Task requirements ▸
Please print all of the records shown below, exactly as given.

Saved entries
--
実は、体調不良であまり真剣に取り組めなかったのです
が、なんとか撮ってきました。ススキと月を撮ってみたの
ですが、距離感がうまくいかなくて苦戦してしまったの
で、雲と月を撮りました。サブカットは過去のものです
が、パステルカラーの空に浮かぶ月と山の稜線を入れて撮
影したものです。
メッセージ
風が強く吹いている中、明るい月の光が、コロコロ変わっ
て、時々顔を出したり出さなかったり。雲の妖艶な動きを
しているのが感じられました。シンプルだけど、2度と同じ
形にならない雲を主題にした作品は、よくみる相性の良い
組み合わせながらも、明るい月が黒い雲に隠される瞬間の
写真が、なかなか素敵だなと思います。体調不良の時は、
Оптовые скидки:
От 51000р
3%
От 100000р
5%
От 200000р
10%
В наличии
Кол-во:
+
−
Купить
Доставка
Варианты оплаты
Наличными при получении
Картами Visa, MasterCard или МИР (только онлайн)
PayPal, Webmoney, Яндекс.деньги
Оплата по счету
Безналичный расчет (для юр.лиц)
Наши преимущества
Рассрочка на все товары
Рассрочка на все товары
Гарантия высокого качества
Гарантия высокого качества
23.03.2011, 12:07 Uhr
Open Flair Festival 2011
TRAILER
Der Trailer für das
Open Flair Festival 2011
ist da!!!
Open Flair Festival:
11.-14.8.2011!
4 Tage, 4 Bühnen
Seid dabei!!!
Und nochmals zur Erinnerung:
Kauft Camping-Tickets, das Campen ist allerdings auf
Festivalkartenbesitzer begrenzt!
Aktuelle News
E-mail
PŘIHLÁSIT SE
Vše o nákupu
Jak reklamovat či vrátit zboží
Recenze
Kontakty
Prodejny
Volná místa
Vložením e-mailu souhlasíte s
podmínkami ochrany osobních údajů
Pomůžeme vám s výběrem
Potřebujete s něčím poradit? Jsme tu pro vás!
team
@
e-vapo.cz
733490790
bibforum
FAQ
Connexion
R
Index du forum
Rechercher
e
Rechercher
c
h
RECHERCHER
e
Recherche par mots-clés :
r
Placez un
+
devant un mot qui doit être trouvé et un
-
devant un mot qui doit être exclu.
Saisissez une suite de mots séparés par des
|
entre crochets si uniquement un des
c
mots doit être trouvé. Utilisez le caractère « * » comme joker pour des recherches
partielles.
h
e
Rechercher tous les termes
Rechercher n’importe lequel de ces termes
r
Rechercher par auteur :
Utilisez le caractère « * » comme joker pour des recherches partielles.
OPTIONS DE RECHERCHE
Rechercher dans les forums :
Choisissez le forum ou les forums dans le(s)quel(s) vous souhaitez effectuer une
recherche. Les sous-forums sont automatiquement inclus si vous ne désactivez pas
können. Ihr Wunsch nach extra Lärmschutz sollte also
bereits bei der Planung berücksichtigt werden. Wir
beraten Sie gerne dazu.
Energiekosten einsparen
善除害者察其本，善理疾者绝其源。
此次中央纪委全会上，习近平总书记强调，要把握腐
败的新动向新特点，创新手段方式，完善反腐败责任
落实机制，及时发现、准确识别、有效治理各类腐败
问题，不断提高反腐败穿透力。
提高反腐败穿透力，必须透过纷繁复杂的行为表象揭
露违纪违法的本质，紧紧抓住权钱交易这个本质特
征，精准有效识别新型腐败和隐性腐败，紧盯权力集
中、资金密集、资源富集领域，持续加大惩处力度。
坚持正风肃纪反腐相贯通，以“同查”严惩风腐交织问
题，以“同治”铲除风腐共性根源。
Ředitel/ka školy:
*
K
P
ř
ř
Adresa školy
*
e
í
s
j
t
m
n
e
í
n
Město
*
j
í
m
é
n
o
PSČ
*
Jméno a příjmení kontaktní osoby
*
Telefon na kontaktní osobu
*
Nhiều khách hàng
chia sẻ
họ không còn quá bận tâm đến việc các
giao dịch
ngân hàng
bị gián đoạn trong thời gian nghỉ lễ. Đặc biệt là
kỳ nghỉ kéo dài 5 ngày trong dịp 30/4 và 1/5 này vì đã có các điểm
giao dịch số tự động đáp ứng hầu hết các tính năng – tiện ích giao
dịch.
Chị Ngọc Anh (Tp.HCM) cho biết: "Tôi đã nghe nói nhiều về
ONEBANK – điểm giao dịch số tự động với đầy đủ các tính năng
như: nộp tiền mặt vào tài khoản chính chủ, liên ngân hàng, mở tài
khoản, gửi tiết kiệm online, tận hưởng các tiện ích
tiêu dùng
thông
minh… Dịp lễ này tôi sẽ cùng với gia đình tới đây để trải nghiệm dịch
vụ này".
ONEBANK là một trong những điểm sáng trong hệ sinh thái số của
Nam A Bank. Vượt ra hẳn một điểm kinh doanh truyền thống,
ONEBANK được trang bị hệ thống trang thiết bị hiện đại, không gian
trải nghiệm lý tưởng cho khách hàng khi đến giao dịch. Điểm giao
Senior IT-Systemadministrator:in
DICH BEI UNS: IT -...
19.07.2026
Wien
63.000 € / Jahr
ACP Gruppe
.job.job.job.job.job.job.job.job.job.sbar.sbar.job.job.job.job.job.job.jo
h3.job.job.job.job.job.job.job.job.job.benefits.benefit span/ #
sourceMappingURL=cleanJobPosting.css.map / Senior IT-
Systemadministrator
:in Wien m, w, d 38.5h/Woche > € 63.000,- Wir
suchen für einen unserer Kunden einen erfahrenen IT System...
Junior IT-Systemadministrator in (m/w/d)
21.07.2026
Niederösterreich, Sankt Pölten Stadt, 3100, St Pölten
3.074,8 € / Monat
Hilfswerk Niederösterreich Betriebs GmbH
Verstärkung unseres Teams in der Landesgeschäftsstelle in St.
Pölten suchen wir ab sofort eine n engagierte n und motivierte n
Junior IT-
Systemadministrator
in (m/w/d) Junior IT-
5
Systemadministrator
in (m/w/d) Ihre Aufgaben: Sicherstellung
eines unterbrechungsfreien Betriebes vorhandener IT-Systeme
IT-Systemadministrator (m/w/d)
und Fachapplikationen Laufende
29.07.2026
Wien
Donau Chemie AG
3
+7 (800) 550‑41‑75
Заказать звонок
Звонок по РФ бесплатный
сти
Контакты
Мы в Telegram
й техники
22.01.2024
--
Expected answer ▸
実は、体調不良であまり真剣に取り組めなかったのです
が、なんとか撮ってきました。ススキと月を撮ってみたの
ですが、距離感がうまくいかなくて苦戦してしまったの
で、雲と月を撮りました。サブカットは過去のものです
が、パステルカラーの空に浮かぶ月と山の稜線を入れて撮
影したものです。
メッセージ
風が強く吹いている中、明るい月の光が、コロコロ変わっ
て、時々顔を出したり出さなかったり。雲の妖艶な動きを
しているのが感じられました。シンプルだけど、2度と同じ
形にならない雲を主題にした作品は、よくみる相性の良い
組み合わせながらも、明るい月が黒い雲に隠される瞬間の
写真が、なかなか素敵だなと思います。体調不良の時は、
Оптовые скидки:
От 51000р
3%
От 100000р
5%
От 200000р
10%
В наличии
Кол-во:
+
−
Купить
Доставка
Варианты оплаты
Наличными при получении
Картами Visa, MasterCard или МИР (только онлайн)
PayPal, Webmoney, Яндекс.деньги
Оплата по счету
Безналичный расчет (для юр.лиц)
Наши преимущества
Рассрочка на все товары
Рассрочка на все товары
Гарантия высокого качества
Гарантия высокого качества
23.03.2011, 12:07 Uhr
Open Flair Festival 2011
TRAILER
Der Trailer für das
Open Flair Festival 2011
ist da!!!
Open Flair Festival:
11.-14.8.2011!
4 Tage, 4 Bühnen
Seid dabei!!!
Und nochmals zur Erinnerung:
Kauft Camping-Tickets, das Campen ist allerdings auf
Festivalkartenbesitzer begrenzt!
Aktuelle News
E-mail
PŘIHLÁSIT SE
Vše o nákupu
Jak reklamovat či vrátit zboží
Recenze
Kontakty
Prodejny
Volná místa
Vložením e-mailu souhlasíte s
podmínkami ochrany osobních údajů
Pomůžeme vám s výběrem
Potřebujete s něčím poradit? Jsme tu pro vás!
team
@
e-vapo.cz
733490790
bibforum
FAQ
Connexion
R
Index du forum
Rechercher
e
Rechercher
c
h
RECHERCHER
e
Recherche par mots-clés :
r
Placez un
+
devant un mot qui doit être trouvé et un
-
devant un mot qui doit être exclu.
Saisissez une suite de mots séparés par des
|
entre crochets si uniquement un des
c
mots doit être trouvé. Utilisez le caractère « * » comme joker pour des recherches
partielles.
h
e
Rechercher tous les termes
Rechercher n’importe lequel de ces termes
r
Rechercher par auteur :
Utilisez le caractère « * » comme joker pour des recherches partielles.
OPTIONS DE RECHERCHE
Rechercher dans les forums :
Choisissez le forum ou les forums dans le(s)quel(s) vous souhaitez effectuer une
recherche. Les sous-forums sont automatiquement inclus si vous ne désactivez pas
können. Ihr Wunsch nach extra Lärmschutz sollte also
bereits bei der Planung berücksichtigt werden. Wir
beraten Sie gerne dazu.
Energiekosten einsparen
善除害者察其本，善理疾者绝其源。
此次中央纪委全会上，习近平总书记强调，要把握腐
败的新动向新特点，创新手段方式，完善反腐败责任
落实机制，及时发现、准确识别、有效治理各类腐败
问题，不断提高反腐败穿透力。
提高反腐败穿透力，必须透过纷繁复杂的行为表象揭
露违纪违法的本质，紧紧抓住权钱交易这个本质特
征，精准有效识别新型腐败和隐性腐败，紧盯权力集
中、资金密集、资源富集领域，持续加大惩处力度。
坚持正风肃纪反腐相贯通，以“同查”严惩风腐交织问
题，以“同治”铲除风腐共性根源。
Ředitel/ka školy:
*
K
P
ř
ř
Adresa školy
*
e
í
s
j
t
m
n
e
í
n
Město
*
j
í
m
é
n
o
PSČ
*
Jméno a příjmení kontaktní osoby
*
Telefon na kontaktní osobu
*
Nhiều khách hàng
chia sẻ
họ không còn quá bận tâm đến việc các
giao dịch
ngân hàng
bị gián đoạn trong thời gian nghỉ lễ. Đặc biệt là
kỳ nghỉ kéo dài 5 ngày trong dịp 30/4 và 1/5 này vì đã có các điểm
giao dịch số tự động đáp ứng hầu hết các tính năng – tiện ích giao
dịch.
Chị Ngọc Anh (Tp.HCM) cho biết: "Tôi đã nghe nói nhiều về
ONEBANK – điểm giao dịch số tự động với đầy đủ các tính năng
như: nộp tiền mặt vào tài khoản chính chủ, liên ngân hàng, mở tài
khoản, gửi tiết kiệm online, tận hưởng các tiện ích
tiêu dùng
thông
minh… Dịp lễ này tôi sẽ cùng với gia đình tới đây để trải nghiệm dịch
vụ này".
ONEBANK là một trong những điểm sáng trong hệ sinh thái số của
Nam A Bank. Vượt ra hẳn một điểm kinh doanh truyền thống,
ONEBANK được trang bị hệ thống trang thiết bị hiện đại, không gian
trải nghiệm lý tưởng cho khách hàng khi đến giao dịch. Điểm giao
Senior IT-Systemadministrator:in
DICH BEI UNS: IT -...
19.07.2026
Wien
63.000 € / Jahr
ACP Gruppe
.job.job.job.job.job.job.job.job.job.sbar.sbar.job.job.job.job.job.job.jo
h3.job.job.job.job.job.job.job.job.job.benefits.benefit span/ #
sourceMappingURL=cleanJobPosting.css.map / Senior IT-
Systemadministrator
:in Wien m, w, d 38.5h/Woche > € 63.000,- Wir
suchen für einen unserer Kunden einen erfahrenen IT System...
Junior IT-Systemadministrator in (m/w/d)
21.07.2026
Niederösterreich, Sankt Pölten Stadt, 3100, St Pölten
3.074,8 € / Monat
Hilfswerk Niederösterreich Betriebs GmbH
Verstärkung unseres Teams in der Landesgeschäftsstelle in St.
Pölten suchen wir ab sofort eine n engagierte n und motivierte n
Junior IT-
Systemadministrator
in (m/w/d) Junior IT-
5
Systemadministrator
in (m/w/d) Ihre Aufgaben: Sicherstellung
eines unterbrechungsfreien Betriebes vorhandener IT-Systeme
IT-Systemadministrator (m/w/d)
und Fachapplikationen Laufende
29.07.2026
Wien
Donau Chemie AG
3
+7 (800) 550‑41‑75
Заказать звонок
Звонок по РФ бесплатный
сти
Контакты
Мы в Telegram
й техники
22.01.2024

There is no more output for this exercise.